Mais j'avais aussi émis des doutes sur le bien-fondé d'aller voir le premier ministre libéral pour parler de l'affaire Mittal-Gandrange. En effet, j'avais évoqué le fait que Singh, le premier ministre ne pourrait rien faire pour les ouvriers de Gandrange et que s'il y avait un endroit où s'expliquer c'était à Rotterdam, le siège de Mittal.

La dernière newsletter de Désirs d'Avenir signée par Ségolène Royal confirme mes doutes.

 

       
Manhmohan Singh m’a répondu sans détour que les entreprises doivent faire preuve de responsabilité à l’égard des territoires sur lesquels elles sont implantées.

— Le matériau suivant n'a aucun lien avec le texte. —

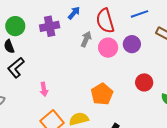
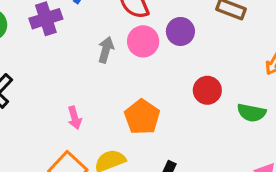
gray arrow: (86, 39) -> (106, 50), moved
pink arrow: (44, 89) -> (75, 118), moved

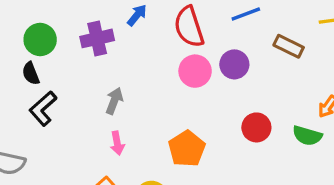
gray arrow: (106, 50) -> (114, 101), moved
green semicircle: (252, 113) -> (307, 136), moved

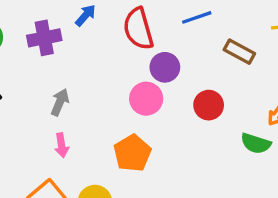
purple circle: (234, 64) -> (165, 67), moved
pink circle: (195, 71) -> (146, 99), moved
red circle: (256, 127) -> (209, 105), moved

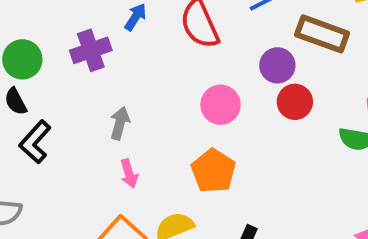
brown rectangle: (239, 52) -> (322, 34), size x1.4
purple circle: (165, 67) -> (277, 65), moved

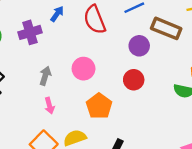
red circle: (295, 102) -> (134, 80), moved
pink circle: (221, 105) -> (84, 69), moved

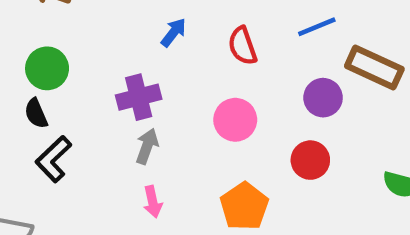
red semicircle: (95, 20) -> (242, 46), size x0.7
purple cross: (30, 32) -> (139, 97), moved
pink circle: (84, 69) -> (235, 120), moved

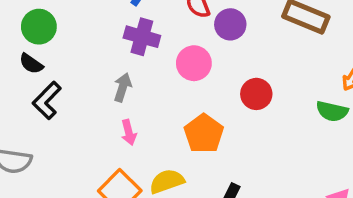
purple cross: (139, 97) -> (142, 37), moved, turned 32
purple circle: (323, 98) -> (230, 24), moved
black semicircle: (36, 113) -> (31, 64), turned -30

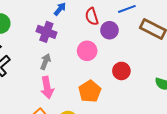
purple cross: (142, 37) -> (46, 32), moved
pink arrow: (129, 132) -> (47, 88), size x1.5

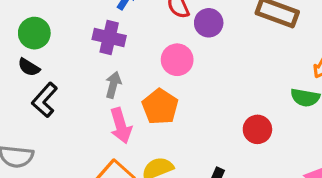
red circle: (121, 71) -> (257, 129), moved
orange pentagon: (90, 91) -> (160, 107), moved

La gestion de l'entreprise d'origine indienne n'est donc pas de l'affaire du gouvernement indien. Les décisions se prennent donc bien à 455 kilomètres de Paris à Rotterdam, Pays-Bas.

Mais bon, la newsletter nous donne des informations privilégiées sur les relations entre l'Inde et la France dont je soulignais aussi l'importance dans mon article du 7 avril.

 

       
L’Inde apprécie le soutien que lui apporte la France dans sa candidature à un siège permanent au Conseil de sécurité, dans l’élargissement du G8 aux pays émergents et dans la mise au point d’un statut particulier devant permettre à l’Inde de reprendre ses coopérations nucléaires civiles avec le reste du monde.

S’agissant des échanges économiques, la France exporte vers l’Inde deux fois moins que le Royaume-Uni ou l’Allemagne mais son commerce avec l’Inde est équilibré (2,5 milliards d’euros dans chaque sens) et les exportations françaises augmentent rapidement. L’objectif est de doubler les échanges d’ici 2012. J’ai indiqué que nous devions favorisons une politique d’investissement industriel français en Inde et indiens en France.

Plusieurs centaines de milliers d’étudiants indiens poursuivent leurs études supérieures à l’étranger et d’abord dans les pays d’expression anglaise. La France n’en reçoit que 1 500 alors qu’elle reçoit 17 000 Chinois. Une politique active visant la promotion des études supérieures en France a donc été engagée depuis plusieurs années, notamment avec le concours de certaines Régions et de Campus France. Cette politique doit être une priorité.

Nous avons donc un réel décalage d'intégration de notre pays dans le deuxième plus grand pays du monde. Il serait intéressant que les entreprises françaises s'intéressent plus à ce grand pays qui n'est pas qu'un pays spirituel où les vaches sont sacrées et des fakirs. Il y a une dynamique dans ce pays qu'il nous faut prendre en marche.